● **Exercise goal**: Those lines of the data that hold the word "Граніт" are to be copied out.

[Page images and extracted text]
-- Opening Marker --
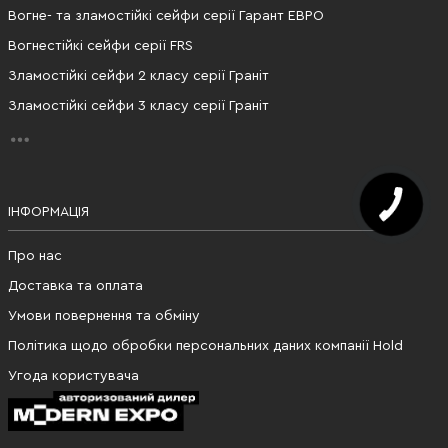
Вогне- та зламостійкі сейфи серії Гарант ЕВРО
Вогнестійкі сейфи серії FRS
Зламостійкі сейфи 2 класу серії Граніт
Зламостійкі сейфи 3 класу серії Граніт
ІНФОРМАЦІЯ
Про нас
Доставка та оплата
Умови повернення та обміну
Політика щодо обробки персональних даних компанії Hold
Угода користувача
-- Closing Marker --
-- Opening Marker --
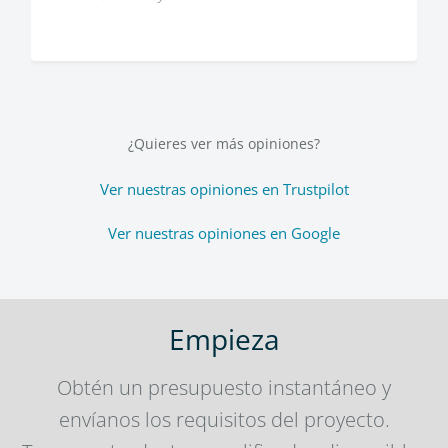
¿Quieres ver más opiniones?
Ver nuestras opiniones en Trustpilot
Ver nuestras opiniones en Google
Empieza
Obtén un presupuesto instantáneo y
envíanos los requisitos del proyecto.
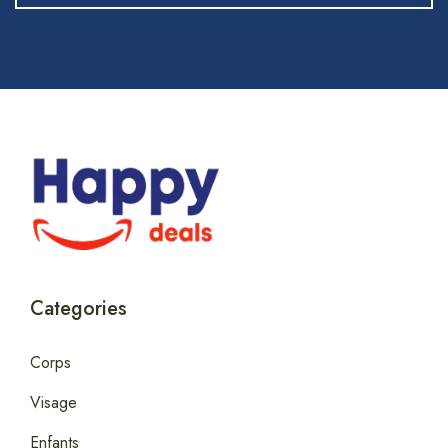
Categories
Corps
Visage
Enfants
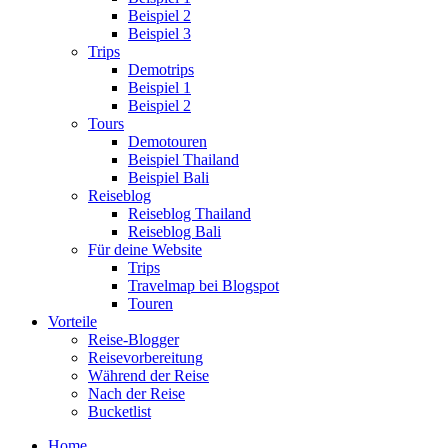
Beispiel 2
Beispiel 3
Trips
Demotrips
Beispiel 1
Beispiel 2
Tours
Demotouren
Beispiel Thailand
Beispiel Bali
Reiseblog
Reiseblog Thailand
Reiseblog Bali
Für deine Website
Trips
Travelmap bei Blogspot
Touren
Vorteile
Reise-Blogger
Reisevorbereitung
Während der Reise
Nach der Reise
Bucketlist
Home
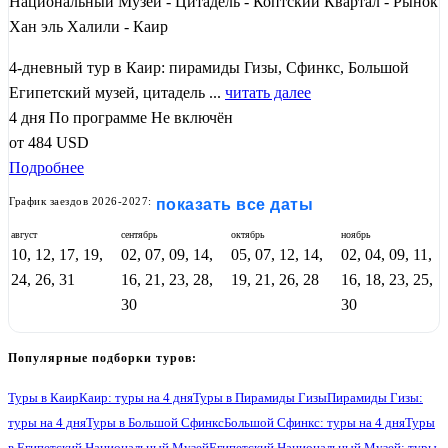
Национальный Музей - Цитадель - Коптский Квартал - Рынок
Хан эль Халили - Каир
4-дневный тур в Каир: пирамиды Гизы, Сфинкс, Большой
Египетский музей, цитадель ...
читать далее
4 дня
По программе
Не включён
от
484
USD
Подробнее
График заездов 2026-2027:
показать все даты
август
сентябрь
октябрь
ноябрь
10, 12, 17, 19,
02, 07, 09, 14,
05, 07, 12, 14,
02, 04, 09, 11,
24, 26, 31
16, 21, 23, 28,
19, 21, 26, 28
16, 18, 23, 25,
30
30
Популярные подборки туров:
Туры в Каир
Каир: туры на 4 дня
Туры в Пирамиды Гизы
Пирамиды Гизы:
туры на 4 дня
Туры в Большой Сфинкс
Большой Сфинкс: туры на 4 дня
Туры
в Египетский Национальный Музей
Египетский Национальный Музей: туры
-- Closing Marker --
● **Completed exercise**:
Зламостійкі сейфи 2 класу серії Граніт
Зламостійкі сейфи 3 класу серії Граніт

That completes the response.